(Exercise objective) Reproduce without change the lines in the material below that run from the one with "Ожидается в августе" to the end, and nothing more.

═══ Data excerpts ═══

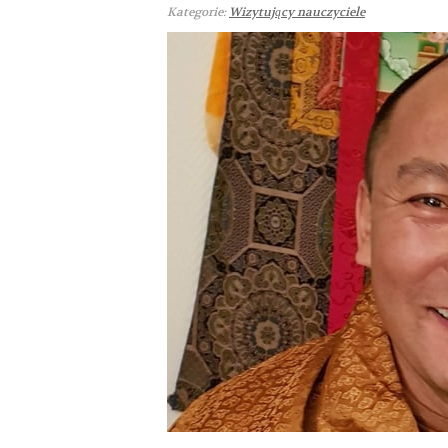
Kategorie:
Wizytujący nauczyciele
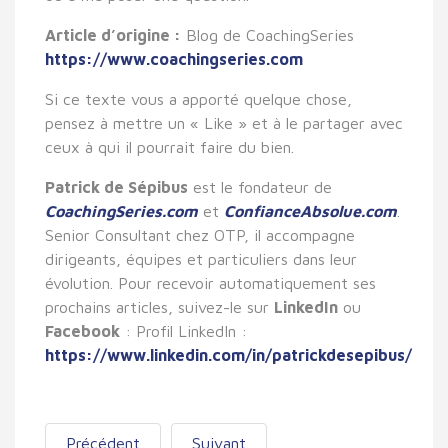
Article d’origine :
Blog de CoachingSeries
https://www.coachingseries.com
Si ce texte vous a apporté quelque chose,
pensez à mettre un « Like » et à le partager avec
ceux à qui il pourrait faire du bien.
Patrick de Sépibus
est le fondateur de
CoachingSeries.com
et
ConfianceAbsolue.com
.
Senior Consultant chez OTP, il accompagne
dirigeants, équipes et particuliers dans leur
évolution. Pour recevoir automatiquement ses
prochains articles, suivez-le sur
LinkedIn
ou
Facebook
: Profil LinkedIn :
https://www.linkedin.com/in/patrickdesepibus/
Précédent
Suivant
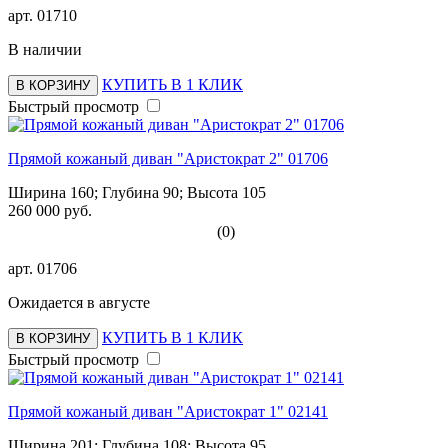
арт.
01710
В наличии
КУПИТЬ В 1 КЛИК
В КОРЗИНУ
Быстрый просмотр
Прямой кожаный диван "Аристократ 2" 01706
Ширина 160; Глубина 90; Высота 105
260 000 руб.
(0)
арт.
01706
Ожидается в августе
КУПИТЬ В 1 КЛИК
В КОРЗИНУ
Быстрый просмотр
Прямой кожаный диван "Аристократ 1" 02141
Ширина 201; Глубина 108; Высота 95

═══

(Result for this task)
Ожидается в августе
КУПИТЬ В 1 КЛИК
В КОРЗИНУ
Быстрый просмотр
Прямой кожаный диван "Аристократ 1" 02141
Ширина 201; Глубина 108; Высота 95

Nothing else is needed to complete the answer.